--- WHAT TO DO ---
Return all the entries below exactly, except for the images they hold.

[Extracted page text data]
********

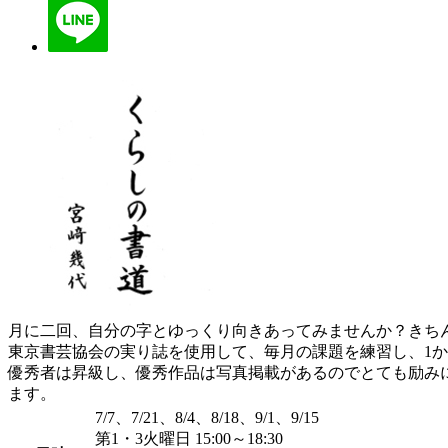
月に二回、自分の字とゆっくり向きあってみませんか？きち
東京書芸協会の実り誌を使用して、毎月の課題を練習し、1か
優秀者は昇級し、優秀作品は写真掲載があるのでとても励み
ます。
7/7、7/21、8/4、8/18、9/1、9/15
第1・3火曜日 15:00～18:30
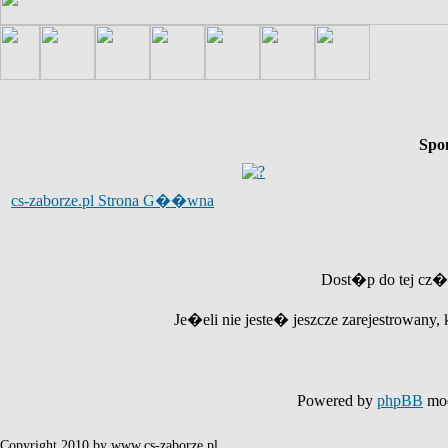
Spo
cs-zaborze.pl Strona G��wna
Dost�p do tej cz�
Je�eli nie jeste� jeszcze zarejestrowany, 
Powered by
phpBB
mod
Copyright 2010 by www.cs-zaborze.pl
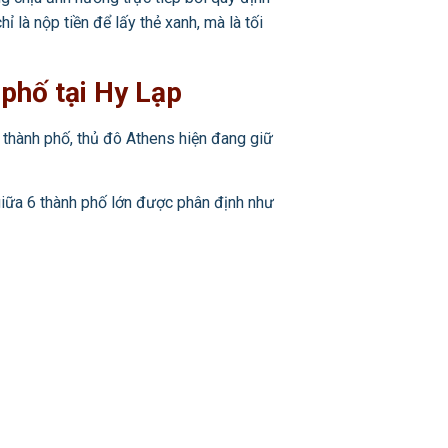
ỉ là nộp tiền để lấy thẻ xanh, mà là tối
 phố tại Hy Lạp
n thành phố, thủ đô Athens hiện đang giữ
giữa 6 thành phố lớn được phân định như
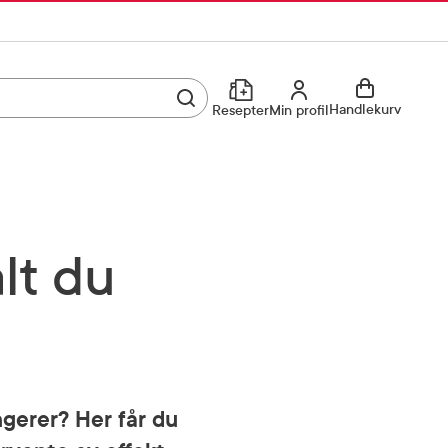
Utfør søk
Min profil
Handlekurv
Resepter
Min profil
Kjøp reseptvare
Logg inn
Min profil
Reseptoversikt
lt du
Mine favoritter
Resepthistorikk
Mine bestillinger
Meldinger fra farmasøyten
Kundeservice
33 74 03 24
gerer? Her får du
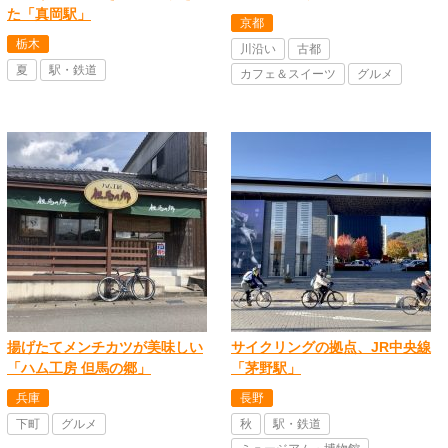
た「真岡駅」
京都
栃木
川沿い
古都
夏
駅・鉄道
カフェ＆スイーツ
グルメ
揚げたてメンチカツが美味しい
サイクリングの拠点、JR中央線
「ハム工房 但馬の郷」
「茅野駅」
兵庫
長野
下町
グルメ
秋
駅・鉄道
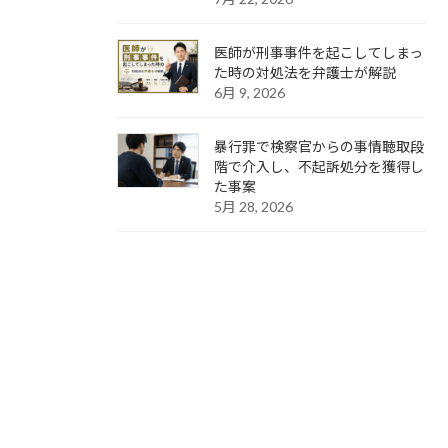
医師が刑事事件を起こしてしまっ
た時の対処法を弁護士が解説
6月 9, 2026
暴行罪で検察官からの事情聴取段
階で介入し、不起訴処分を獲得し
た事案
5月 28, 2026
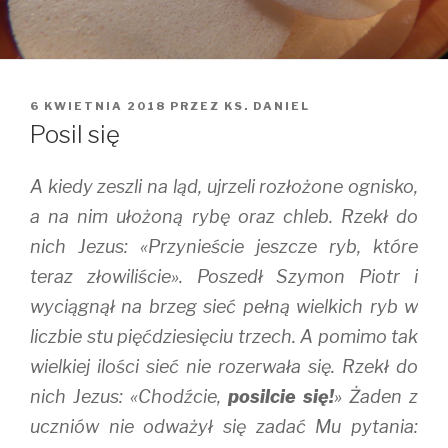
OPUBLIKOWANE
6 KWIETNIA 2018
PRZEZ
KS. DANIEL
W
Posil się
A kiedy zeszli na ląd, ujrzeli rozłożone ognisko,
a na nim ułożoną rybę oraz chleb. Rzekł do
nich Jezus: «Przynieście jeszcze ryb, które
teraz złowiliście». Poszedł Szymon Piotr i
wyciągnął na brzeg sieć pełną wielkich ryb w
liczbie stu pięćdziesięciu trzech. A pomimo tak
wielkiej ilości sieć nie rozerwała się. Rzekł do
nich Jezus: «Chodźcie,
posilcie się!
» Żaden z
uczniów nie odważył się zadać Mu pytania:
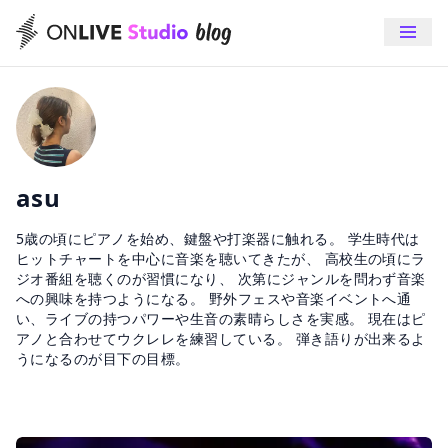
asu
5歳の頃にピアノを始め、鍵盤や打楽器に触れる。 学生時代は
ヒットチャートを中心に音楽を聴いてきたが、 高校生の頃にラ
ジオ番組を聴くのが習慣になり、 次第にジャンルを問わず音楽
への興味を持つようになる。 野外フェスや音楽イベントへ通
い、ライブの持つパワーや生音の素晴らしさを実感。 現在はピ
アノと合わせてウクレレを練習している。 弾き語りが出来るよ
うになるのが目下の目標。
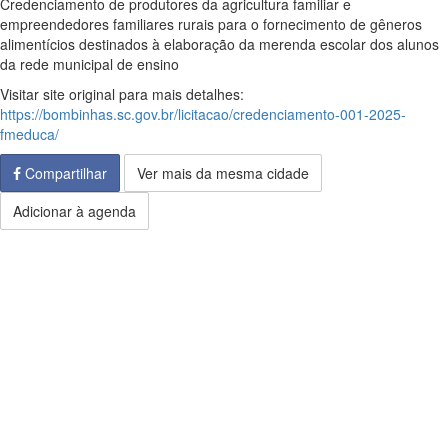
Credenciamento de produtores da agricultura familiar e
empreendedores familiares rurais para o fornecimento de gêneros
alimentícios destinados à elaboração da merenda escolar dos alunos
da rede municipal de ensino
Visitar site original para mais detalhes:
https://bombinhas.sc.gov.br/licitacao/credenciamento-001-2025-
fmeduca/
Compartilhar
Ver mais da mesma cidade
Adicionar à agenda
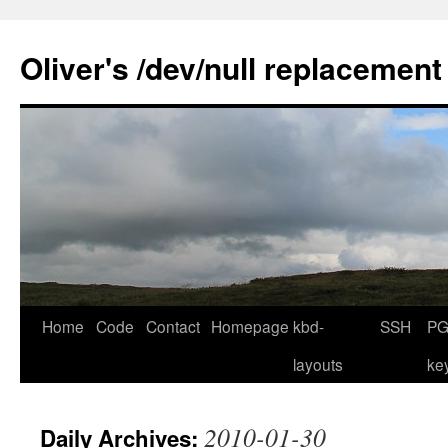
Skip
to
Oliver's /dev/null replacement
content
Home
Code
Contact
Homepage
kbd-
SSH
PG
layouts
ke
2010-01-30
Daily Archives:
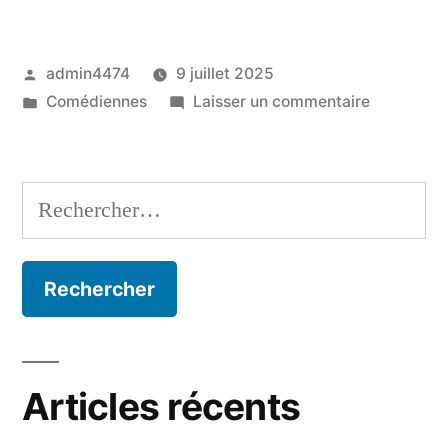
Publié
admin4474
9 juillet 2025
par
Publié
sur
Comédiennes
Laisser un commentaire
dans
Loiret
Caille
Florence
Rechercher :
Articles récents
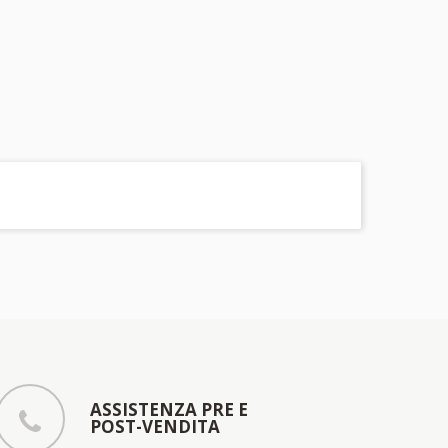
ASSISTENZA PRE E
POST-VENDITA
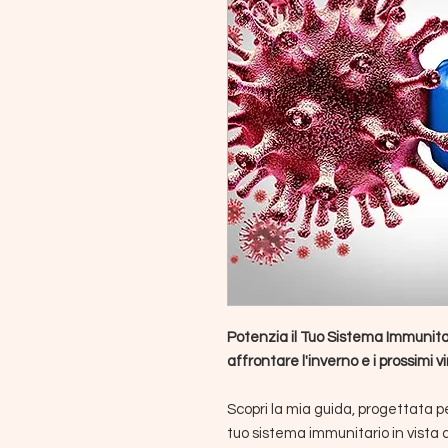
Potenzia il Tuo Sistema Immunita
affrontare l'inverno e i prossimi vi
Scopri la mia guida, progettata p
tuo sistema immunitario in vista de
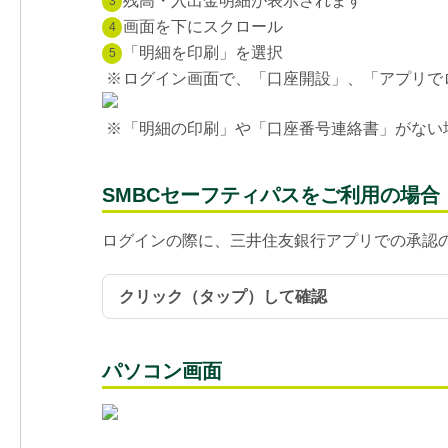
残高・入出金明細が表示されます
3
画面を下にスクロール
4
「明細を印刷」を選択
5
※
ログイン画面で、「口座開設」、「アプリで
※
「明細の印刷」や「口座番号連絡書」がない
SMBCセーフティパスをご利用の場合
ログインの際に、三井住友銀行アプリでの承認
クリック（タップ）して確認
パソコン画面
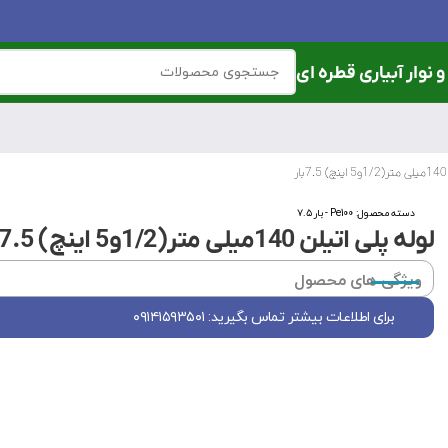
 نوار آبیاری قطره ای
دسته محصول:
Pe100 - بار ۷.۵
لوله پلی اتیلن 140میلی متر(1/2و5 اینچ) 7.5بار
ویژگی های محصول
برای اطلاعات بیشتر تماس بگیرید: ۰۹۱۴۱۵۹۳۵۰۱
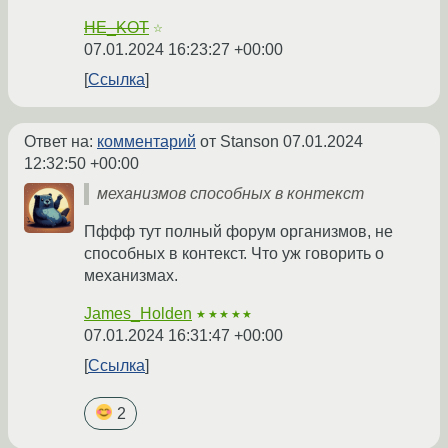
HE_KOT
☆
07.01.2024 16:23:27 +00:00
Ссылка
Ответ на:
комментарий
от Stanson
07.01.2024
12:32:50 +00:00
механизмов способных в контекст
Пффф тут полный форум организмов, не
способных в контекст. Что уж говорить о
механизмах.
James_Holden
★★★★★
07.01.2024 16:31:47 +00:00
Ссылка
2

********

--- WRITTEN SOLUTION ---
月に二回、自分の字とゆっくり向きあってみませんか？きち
東京書芸協会の実り誌を使用して、毎月の課題を練習し、1か
優秀者は昇級し、優秀作品は写真掲載があるのでとても励み
ます。
7/7、7/21、8/4、8/18、9/1、9/15
第1・3火曜日 15:00～18:30
Spo
cs-zaborze.pl Strona G��wna
Dost�p do tej cz�
Je�eli nie jeste� jeszcze zarejestrowany, 
Powered by
phpBB
mod
Copyright 2010 by www.cs-zaborze.pl
ỉ là nộp tiền để lấy thẻ xanh, mà là tối
 phố tại Hy Lạp
n thành phố, thủ đô Athens hiện đang giữ
giữa 6 thành phố lớn được phân định như
Utfør søk
Min profil
Handlekurv
Resepter
Min profil
Kjøp reseptvare
Logg inn
Min profil
Reseptoversikt
lt du
Mine favoritter
Resepthistorikk
Mine bestillinger
Meldinger fra farmasøyten
Kundeservice
33 74 03 24
gerer? Her får du
た「真岡駅」
京都
栃木
川沿い
古都
夏
駅・鉄道
カフェ＆スイーツ
グルメ
揚げたてメンチカツが美味しい
サイクリングの拠点、JR中央線
「ハム工房 但馬の郷」
「茅野駅」
兵庫
長野
下町
グルメ
秋
駅・鉄道
医師が刑事事件を起こしてしまっ
た時の対処法を弁護士が解説
6月 9, 2026
暴行罪で検察官からの事情聴取段
階で介入し、不起訴処分を獲得し
た事案
5月 28, 2026
OPUBLIKOWANE
6 KWIETNIA 2018
PRZEZ
KS. DANIEL
W
Posil się
A kiedy zeszli na ląd, ujrzeli rozłożone ognisko,
a na nim ułożoną rybę oraz chleb. Rzekł do
nich Jezus: «Przynieście jeszcze ryb, które
teraz złowiliście». Poszedł Szymon Piotr i
wyciągnął na brzeg sieć pełną wielkich ryb w
liczbie stu pięćdziesięciu trzech. A pomimo tak
wielkiej ilości sieć nie rozerwała się. Rzekł do
nich Jezus: «Chodźcie,
posilcie się!
» Żaden z
uczniów nie odważył się zadać Mu pytania:
asu
5歳の頃にピアノを始め、鍵盤や打楽器に触れる。 学生時代は
ヒットチャートを中心に音楽を聴いてきたが、 高校生の頃にラ
ジオ番組を聴くのが習慣になり、 次第にジャンルを問わず音楽
への興味を持つようになる。 野外フェスや音楽イベントへ通
い、ライブの持つパワーや生音の素晴らしさを実感。 現在はピ
アノと合わせてウクレレを練習している。 弾き語りが出来るよ
うになるのが目下の目標。
Credenciamento de produtores da agricultura familiar e
empreendedores familiares rurais para o fornecimento de gêneros
alimentícios destinados à elaboração da merenda escolar dos alunos
da rede municipal de ensino
Visitar site original para mais detalhes:
https://bombinhas.sc.gov.br/licitacao/credenciamento-001-2025-
fmeduca/
Compartilhar
Ver mais da mesma cidade
Adicionar à agenda
Skip
to
Oliver's /dev/null replacement
content
Home
Code
Contact
Homepage
kbd-
SSH
PG
layouts
ke
2010-01-30
Daily Archives:
Publié
admin4474
9 juillet 2025
par
Publié
sur
Comédiennes
Laisser un commentaire
dans
Loiret
Caille
Florence
Rechercher :
Articles récents
ASSISTENZA PRE E
POST-VENDITA
Potenzia il Tuo Sistema Immunita
affrontare l'inverno e i prossimi vi
Scopri la mia guida, progettata p
tuo sistema immunitario in vista de
残高・入出金明細が表示されます
3
画面を下にスクロール
4
「明細を印刷」を選択
5
※
ログイン画面で、「口座開設」、「アプリで
※
「明細の印刷」や「口座番号連絡書」がない
SMBCセーフティパスをご利用の場合
ログインの際に、三井住友銀行アプリでの承認
クリック（タップ）して確認
パソコン画面
 نوار آبیاری قطره ای
دسته محصول:
Pe100 - بار ۷.۵
لوله پلی اتیلن 140میلی متر(1/2و5 اینچ) 7.5بار
ویژگی های محصول
برای اطلاعات بیشتر تماس بگیرید: ۰۹۱۴۱۵۹۳۵۰۱
HE_KOT
☆
07.01.2024 16:23:27 +00:00
Ссылка
Ответ на:
комментарий
от Stanson
07.01.2024
12:32:50 +00:00
механизмов способных в контекст
Пффф тут полный форум организмов, не
способных в контекст. Что уж говорить о
механизмах.
James_Holden
★★★★★
07.01.2024 16:31:47 +00:00
Ссылка
2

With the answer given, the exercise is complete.